• _MATERIAL PROVIDED_

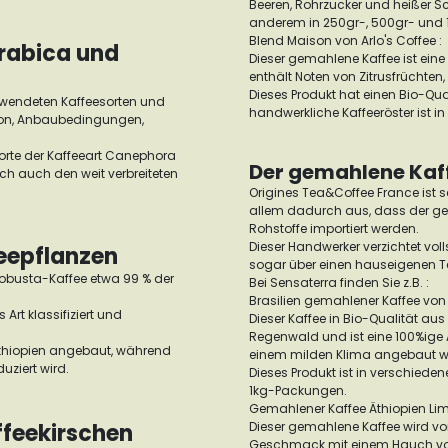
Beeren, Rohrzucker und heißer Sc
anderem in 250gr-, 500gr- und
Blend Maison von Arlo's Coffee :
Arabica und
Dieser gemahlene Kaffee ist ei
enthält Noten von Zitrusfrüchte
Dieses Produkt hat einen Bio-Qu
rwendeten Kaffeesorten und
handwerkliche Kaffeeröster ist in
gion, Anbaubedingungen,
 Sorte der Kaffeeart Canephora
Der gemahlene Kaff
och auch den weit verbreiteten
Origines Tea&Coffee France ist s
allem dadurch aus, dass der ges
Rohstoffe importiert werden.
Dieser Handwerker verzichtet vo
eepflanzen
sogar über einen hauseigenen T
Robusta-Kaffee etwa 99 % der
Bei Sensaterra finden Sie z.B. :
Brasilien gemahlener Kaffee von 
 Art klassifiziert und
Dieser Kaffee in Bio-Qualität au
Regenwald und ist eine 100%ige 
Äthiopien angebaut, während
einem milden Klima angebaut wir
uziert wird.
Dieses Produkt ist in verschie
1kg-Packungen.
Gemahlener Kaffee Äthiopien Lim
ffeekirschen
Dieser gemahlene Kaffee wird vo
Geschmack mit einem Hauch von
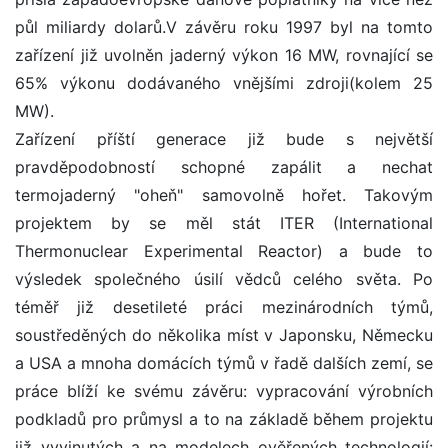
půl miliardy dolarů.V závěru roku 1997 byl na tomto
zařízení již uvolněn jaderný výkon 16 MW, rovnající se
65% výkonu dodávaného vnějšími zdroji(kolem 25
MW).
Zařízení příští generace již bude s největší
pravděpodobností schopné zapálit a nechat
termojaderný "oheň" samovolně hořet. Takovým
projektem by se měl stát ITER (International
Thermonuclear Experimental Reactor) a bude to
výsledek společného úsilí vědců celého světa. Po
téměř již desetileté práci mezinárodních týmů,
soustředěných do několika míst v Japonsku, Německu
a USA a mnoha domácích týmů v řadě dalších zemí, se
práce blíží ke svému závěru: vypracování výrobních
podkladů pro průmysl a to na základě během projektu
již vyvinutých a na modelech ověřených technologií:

• _YOUR INSTRUCTIONS_
Nothing but the lines from the first line of the listing above to the line containing "Der gemahlene Kaff" should appear in the answer, each one exact and with no pictures.

• _RESPONSE AREA_
Beeren, Rohrzucker und heißer Sc
anderem in 250gr-, 500gr- und
Blend Maison von Arlo's Coffee :
Arabica und
Dieser gemahlene Kaffee ist ei
enthält Noten von Zitrusfrüchte
Dieses Produkt hat einen Bio-Qu
rwendeten Kaffeesorten und
handwerkliche Kaffeeröster ist in
gion, Anbaubedingungen,
 Sorte der Kaffeeart Canephora
Der gemahlene Kaff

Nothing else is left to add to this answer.